In the landmark Terry v. Ohio (1968) case, the state argued that the police should be allowed to stop a person and detain him or her briefly for questioning upon suspicion that he or she may be connected with criminal activity. In addition, it argued that upon suspicion that the person may be armed, the police should have the power to frisk the person for weapons. The state also urged the Court to recognize a distinction between a stop and an arrest (which, for Fourth Amendment purposes, is a seizure of a person), and between a frisk and a search. At the time, this approach was novel. Generally, there were no degrees of intrusion into a citizen's privacy by the police—either it was a search under the Fourth Amendment, or it was not.

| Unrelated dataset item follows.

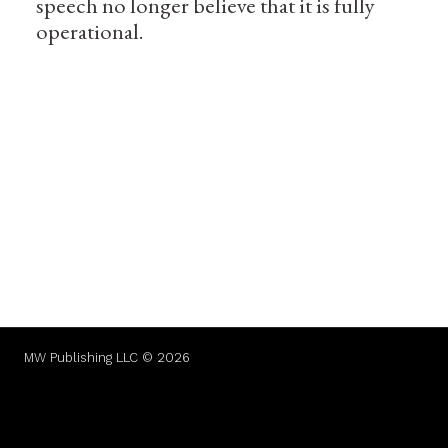
speech no longer believe that it is fully
operational.
MW Publishing LLC © 2026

The other side of the argument was that the authority of the police must be strictly defined by the law of arrest and search as it had already developed in the traditional jurisprudence of the Fourth Amendment. The basic contention was that there was not—and should not be—a type of police activity that simultaneously did not depend solely upon the voluntary cooperation of the citizen and stopped short of an arrest based upon probable cause. The opponents of the proposed stop-and-frisk exception argued that the core of the Fourth Amendment is a severe requirement of specific justification for any intrusion upon protected personal security, coupled with a highly developed system of judicial controls (the exclusionary rule and the fruit of the poisonous tree doctrine) to force law enforcement to abide by the Fourth Amendment. Agreement by the courts in the compulsion in the field interrogation practices at issue in Terry, it was argued, would constitute an abandonment of judicial control over, and even an encouragement of, substantial interference with liberty by police officers whose judgment is necessarily biased because of their duty of apprehending criminals.

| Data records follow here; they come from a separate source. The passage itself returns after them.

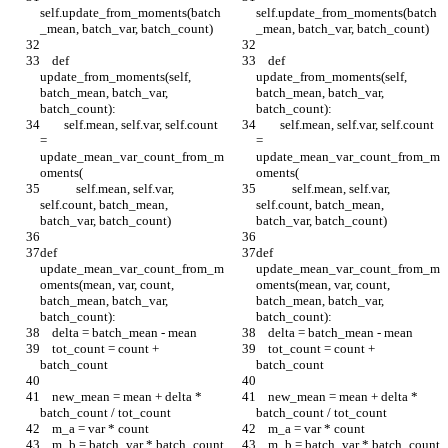
self.update_from_moments(batch
self.update_from_moments(batch
_mean, batch_var, batch_count)
_mean, batch_var, batch_count)
    def 
    def 
update_from_moments(self, 
update_from_moments(self, 
batch_mean, batch_var, 
batch_mean, batch_var, 
batch_count):
batch_count):
        self.mean, self.var, self.count 
        self.mean, self.var, self.count 
= 
= 
update_mean_var_count_from_m
update_mean_var_count_from_m
oments(
oments(
            self.mean, self.var, 
            self.mean, self.var, 
self.count, batch_mean, 
self.count, batch_mean, 
batch_var, batch_count)
batch_var, batch_count)
def 
def 
update_mean_var_count_from_m
update_mean_var_count_from_m
oments(mean, var, count, 
oments(mean, var, count, 
batch_mean, batch_var, 
batch_mean, batch_var, 
batch_count):
batch_count):
    delta = batch_mean - mean
    delta = batch_mean - mean
    tot_count = count + 
    tot_count = count + 
batch_count
batch_count
    new_mean = mean + delta * 
    new_mean = mean + delta * 
batch_count / tot_count
batch_count / tot_count
    m_a = var * count
    m_a = var * count
    m_b = batch_var * batch_count
    m_b = batch_var * batch_count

The question before the Terry Court came down to whether the exclusionary rule applied to evidence obtained from a stop and frisk. The Court stated that the issue was not the “abstract propriety of the police conduct, but the admissibility against petitioner of the evidence uncovered by the search and seizure.” If the exclusionary rule, which is designed to punish police for illegal searches, did apply, then it was tantamount to a prohibition against the practice. On the other hand, a ruling admitting evidence so obtained in a criminal trial would have the effect of legitimizing the stop-and-frisk practice by the police.